Context guide#
Introduction#
The Context
class is a backbone component of the Chatsky API.
Like the name suggests, this data structure is used to store information
about the current state, or context, of a particular conversation.
Each individual user has their own Context
instance and can be identified by it.
Context
is used to keep track of the user’s requests, bot’s replies,
user-related and request-related annotations, and any other information
that is relevant to the conversation with the user.
Note
Since most callback functions used in Chatsky script and Chatsky pipeline (see the basic guide)
need to either read or update the current dialog state,
the framework-level convention is that all functions of this kind
use Context
as their first parameter. This dependency is being
injected by the pipeline during its run.
Thus, understanding the Context
class is essential for developing custom conversation logic
which is mostly made up by the said functions.

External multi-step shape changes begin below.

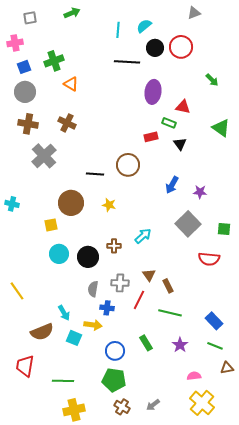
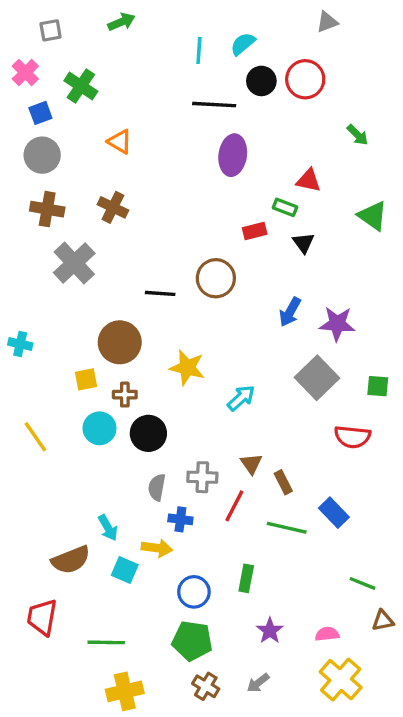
pink cross: (15, 43) -> (25, 73), turned -35
green cross: (54, 61) -> (81, 86), moved, turned -36
purple ellipse: (153, 92) -> (233, 155), moved
purple star: (200, 192) -> (337, 324), size x1.5
yellow star: (109, 205) -> (187, 368), moved, size x1.5
brown cross: (114, 246) -> (125, 395), moved
yellow line: (17, 291) -> (35, 437), moved
blue rectangle: (214, 321) -> (334, 513), moved
green rectangle: (146, 343) -> (246, 578), turned 42
purple star: (180, 345) -> (270, 631), moved

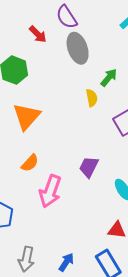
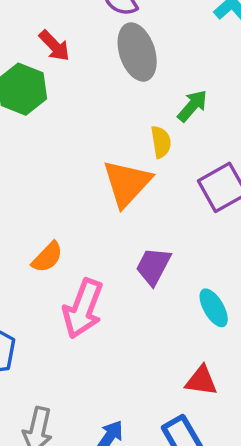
red arrow: (38, 34) -> (54, 46), moved
orange triangle: (27, 117) -> (127, 183), moved

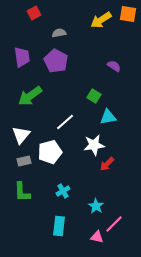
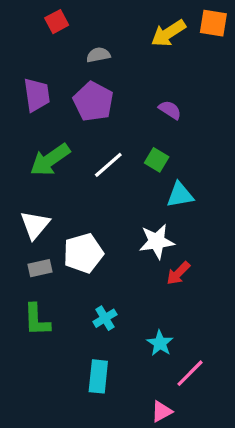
purple semicircle: (114, 66) -> (170, 110), moved
white line: (65, 122) -> (108, 165), moved
pink triangle: (97, 237) -> (162, 411), moved, turned -40

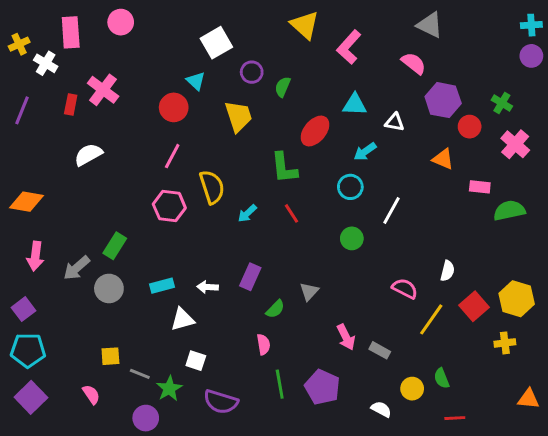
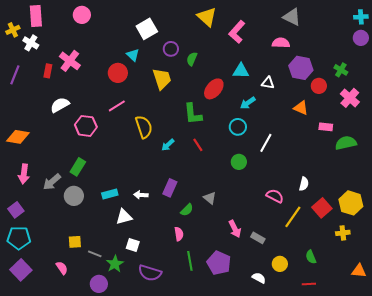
pink rectangle: (71, 32) -> (36, 16), moved
pink semicircle: (414, 63) -> (281, 43), turned -36
pink line: (172, 156) -> (117, 106), turned 30
pink hexagon: (169, 206) -> (86, 126), moved
gray triangle: (309, 291) -> (210, 198), turned -32
green semicircle: (442, 378) -> (311, 257), moved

As a callback parameter, Context
provides a convenient interface for working with data,
allowing developers to easily add, retrieve,
and manipulate data as the conversation progresses.
Let’s consider some of the built-in callback instances to see how the context can be leveraged:
1class Regexp(BaseCondition):
2 pattern: str
3
4 @cached_property
5 def re_object(self) -> Pattern:
6 return re.compile(self.pattern)
7
8 async def call(self, ctx: Context) -> bool:
9 request = ctx.last_request
10 if request.text is None:
11 return False
12 return bool(self.re_object.search(request.text))
The code above is a condition function (see the conditions tutorial)
that belongs to the TRANSITIONS
section of the script and returns True or False
depending on whether the current user request matches the given pattern.
As can be seen from the code block, the current
request (last_request
) can be retrieved as one of the attributes of the Context
object.
Likewise, the last_response
(bot’s current reply) or the last_label
(the name of the current node) attributes can be used in the same manner.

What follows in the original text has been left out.